# To do
In the entries below, find the lines with the word "online" and copy them.

────────

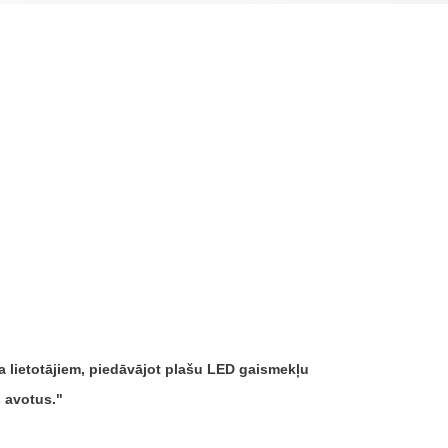
lietotājiem, piedāvājot plašu LED gaismekļu
s avotus.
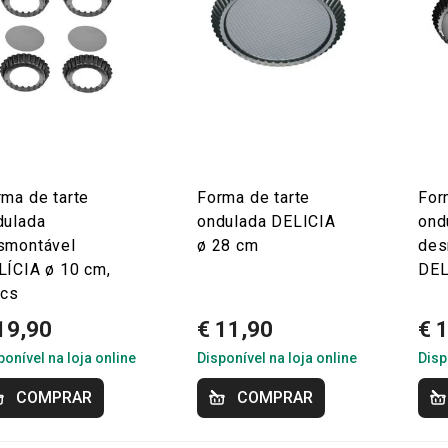
rma de tarte
Forma de tarte
For
dulada
ondulada DELICIA
ond
smontável
ø 28 cm
des
LÍCIA ø 10 cm,
DEL
pcs
19,90
€ 11,90
€ 
ponível na loja online
Disponível na loja online
Disp
COMPRAR
COMPRAR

────────

# Result for this task
ponível na loja online
Disponível na loja online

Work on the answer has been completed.